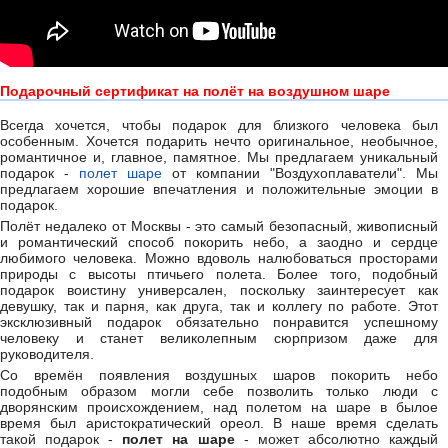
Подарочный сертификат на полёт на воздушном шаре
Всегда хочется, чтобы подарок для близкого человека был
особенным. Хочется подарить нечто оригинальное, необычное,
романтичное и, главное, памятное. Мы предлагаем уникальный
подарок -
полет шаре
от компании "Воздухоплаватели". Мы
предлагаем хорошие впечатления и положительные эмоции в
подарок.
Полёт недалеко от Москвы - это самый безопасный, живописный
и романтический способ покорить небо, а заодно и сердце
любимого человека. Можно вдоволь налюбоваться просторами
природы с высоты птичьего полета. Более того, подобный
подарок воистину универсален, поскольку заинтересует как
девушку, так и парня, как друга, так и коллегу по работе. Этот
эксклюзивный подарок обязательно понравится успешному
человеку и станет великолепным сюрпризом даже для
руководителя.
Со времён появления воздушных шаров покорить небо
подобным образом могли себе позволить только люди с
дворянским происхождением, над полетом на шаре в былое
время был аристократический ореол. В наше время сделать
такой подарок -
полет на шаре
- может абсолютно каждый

━━━━━━━━━━━━━━━━

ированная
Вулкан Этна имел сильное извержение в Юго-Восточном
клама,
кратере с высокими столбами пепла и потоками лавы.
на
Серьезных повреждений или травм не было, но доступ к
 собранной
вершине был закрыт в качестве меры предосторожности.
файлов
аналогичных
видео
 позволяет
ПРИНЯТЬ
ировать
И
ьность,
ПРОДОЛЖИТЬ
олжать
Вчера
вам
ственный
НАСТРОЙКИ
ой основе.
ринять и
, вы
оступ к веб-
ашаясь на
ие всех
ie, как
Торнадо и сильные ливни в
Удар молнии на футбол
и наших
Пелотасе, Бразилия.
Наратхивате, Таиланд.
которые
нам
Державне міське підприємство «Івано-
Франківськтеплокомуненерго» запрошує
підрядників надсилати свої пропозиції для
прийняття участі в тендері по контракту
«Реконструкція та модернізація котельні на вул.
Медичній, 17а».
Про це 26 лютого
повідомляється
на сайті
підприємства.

━━━━━━━━━━━━━━━━

Above are the entries; copy every line among them that contains the word "человека".

■ **Answer area**:
Всегда хочется, чтобы подарок для близкого человека был
любимого человека. Можно вдоволь налюбоваться просторами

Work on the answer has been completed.